Comprehensive biomarker profiling in patients with obstructive sleep apnea

2015 
Abstract Objectives The pathophysiological links between obstructive sleep apnea syndrome (OSAS) and cardiovascular mortality are incompletely understood. We aimed to contribute to a better characterization by using comprehensive biomarker profiling quantifying hemodynamic cardiac stress, cardiomyocyte injury, inflammation, endothelial function, matrix turnover and metabolism. Design and methods In 65 patients with moderate or severe OSAS [apnea–hypopnea index (AHI) 39 ± 20/h] and 33 patients with no or mild OSAS (AHI 8 + 4/h), B-type natriuretic peptide (BNP), N-terminal-pro-BNP (NT-proBNP), high-sensitivity cardiac troponin I (hs-cTnI), interleukin-6 (IL-6), vascular endothelial growth factor (VEGF), matrix metalloproteinase-9 (MMP-9), and insulin were measured before and after sleep. In a subgroup measurements were repeated in a second night with continuous positive airway pressure (CPAP).

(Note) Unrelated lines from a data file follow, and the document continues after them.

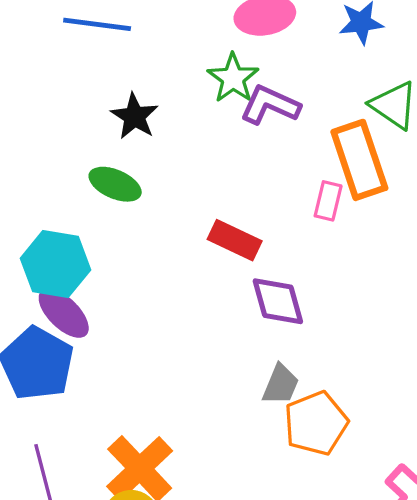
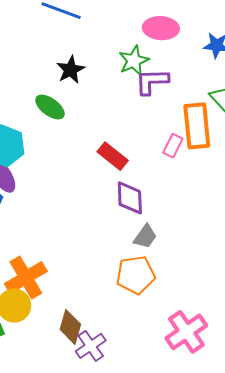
purple L-shape: (270, 105) -> (152, 81), turned -39
gray trapezoid: (281, 385) -> (145, 237), moved

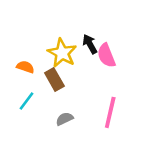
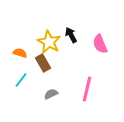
pink semicircle: (106, 55) -> (100, 44), moved

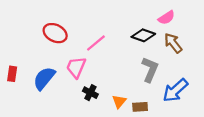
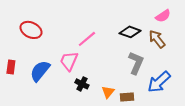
pink semicircle: (166, 18) -> (163, 16), moved
red ellipse: (55, 33) -> (31, 30), moved

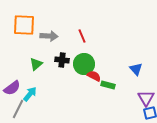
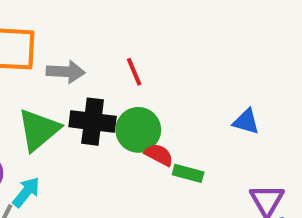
black cross: (62, 60) -> (93, 122), size x1.5
green triangle: (36, 64) -> (39, 130), size x1.6
blue triangle: (136, 69) -> (246, 122), moved, turned -32

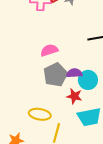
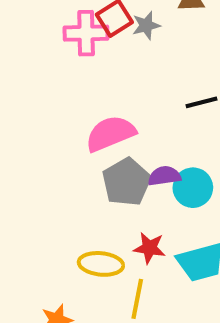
pink semicircle: (49, 50) -> (110, 134), size x1.4
red star: (74, 96) -> (149, 248), moved

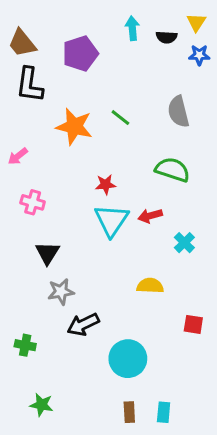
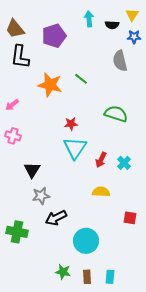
gray semicircle: (178, 112) -> (120, 61), moved
pink cross: (33, 202) -> (13, 136), moved
red arrow: (150, 216) -> (101, 160), moved, turned -49
green cross: (25, 345) -> (17, 232), size x1.5
green star: (42, 405) -> (63, 272), moved

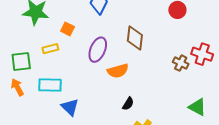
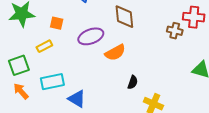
purple ellipse: (98, 50) -> (91, 36), turned 60

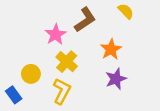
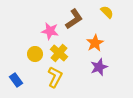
pink star: (56, 35) -> (50, 31), turned -30
yellow circle: (31, 74) -> (35, 54), moved

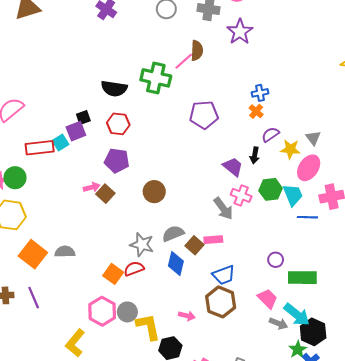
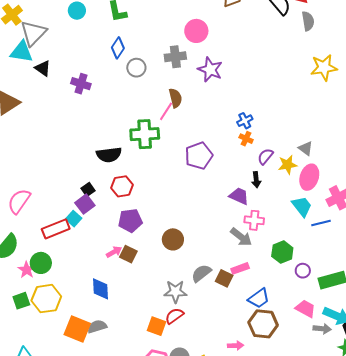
green hexagon: (271, 189) -> (282, 252), moved
gray semicircle: (65, 252) -> (97, 326), moved
blue diamond: (176, 263) -> (100, 289), moved

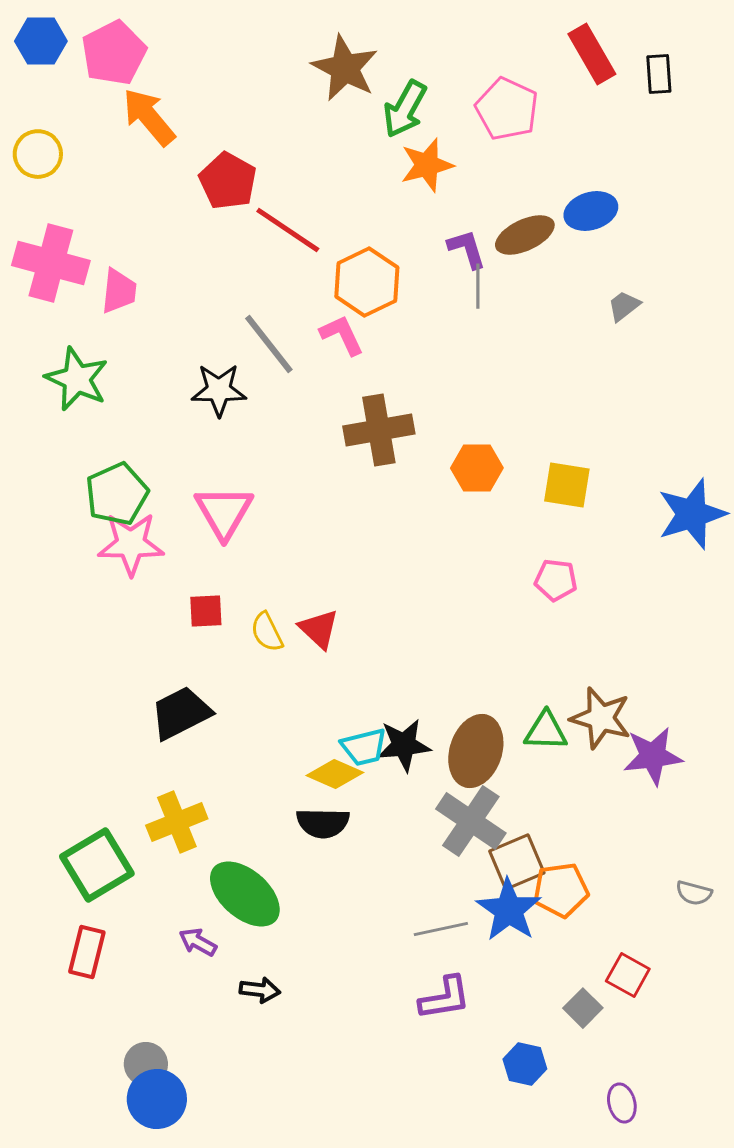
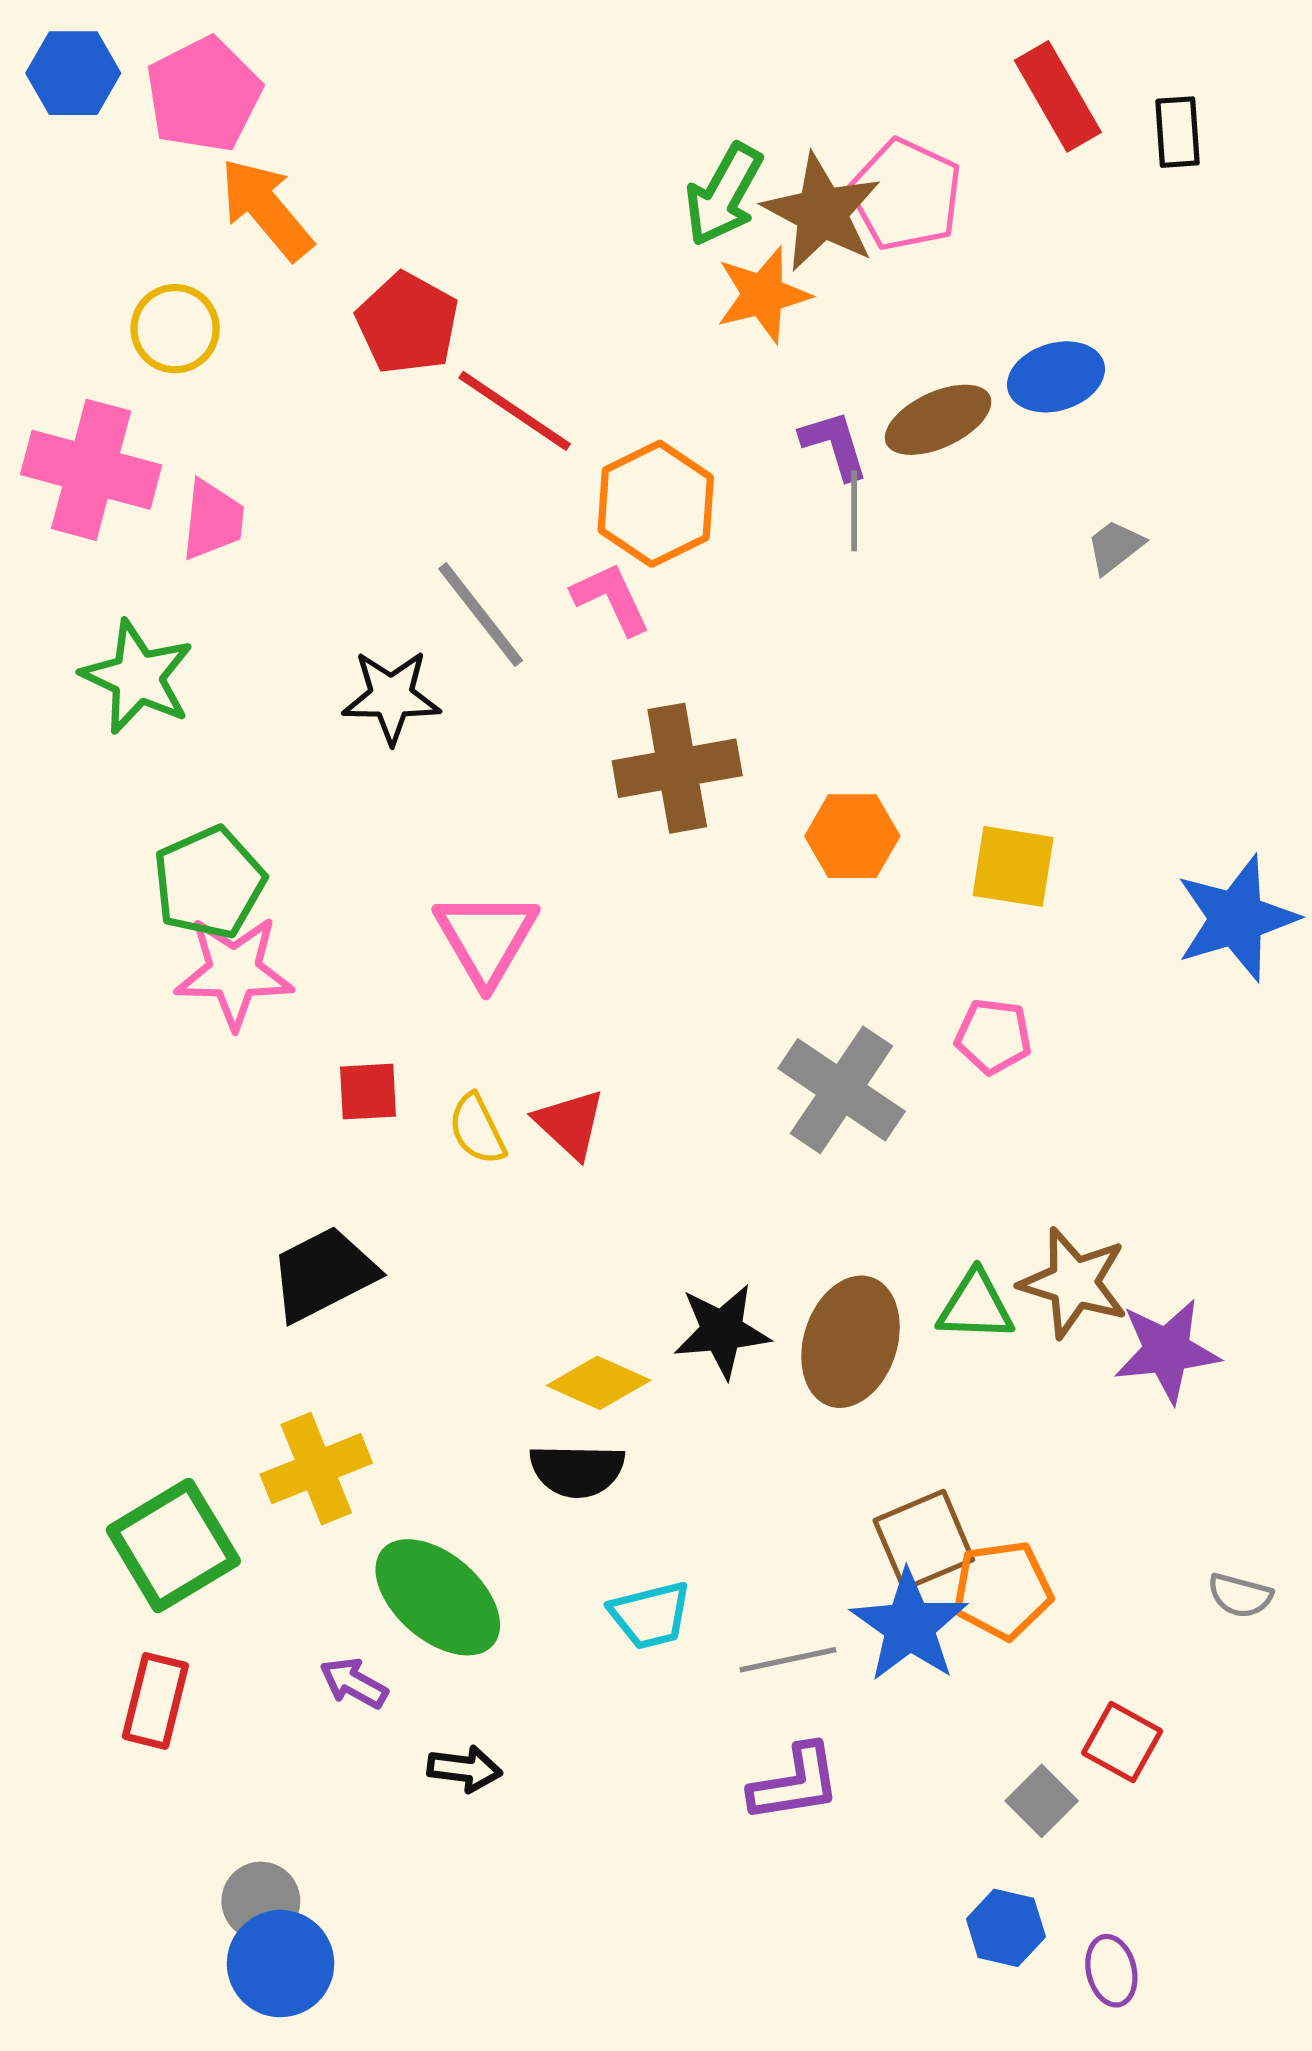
brown star: (345, 68) -> (822, 213), moved
yellow circle: (38, 154) -> (175, 329), moved
pink triangle: (224, 512) -> (486, 938), moved
cyan trapezoid: (364, 747) -> (650, 1615), moved
gray cross: (471, 821) -> (842, 1090), moved
blue hexagon: (525, 1064) -> (1006, 1928), moved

Results Patients with moderate/severe OSAS had higher insulin before sleep [median (interquartile range), 36.4 (21.9–52.1) vs. 20.8 (10.6–32.8) mU/mL; p = 0.006], higher IL-6 after sleep [1.00 (0.73–1.58) vs. 0.72 (0.48–0.94) pg/mL; p = 0.005], and larger relative overnight reduction in BNP [− 9 (− 35–0) vs. − 3 (− 21–13)%; p = 0.04] than those with mild/no OSAS. Insulin before sleep was the only independent predictor of moderate/severe OSAS. Insulin before and IL-6 after sleep were independent predictors of severe OSAS, and when combined provided high diagnostic accuracy for severe OSAS (area under the receiver operator characteristic curve 0.80; 95%-confidence interval 0.69–0.91). In contrast, there were no significant differences in NT-proBNP, hs-cTnI, VEGF, and MMP-9 between moderate/severe and mild/no OSAS. Short-term CPAP had no impact on biomarker concentrations before and after sleep. Conclusions Significant OSAS is characterized by a distinct biomarker profile including high insulin before and high IL-6 after sleep.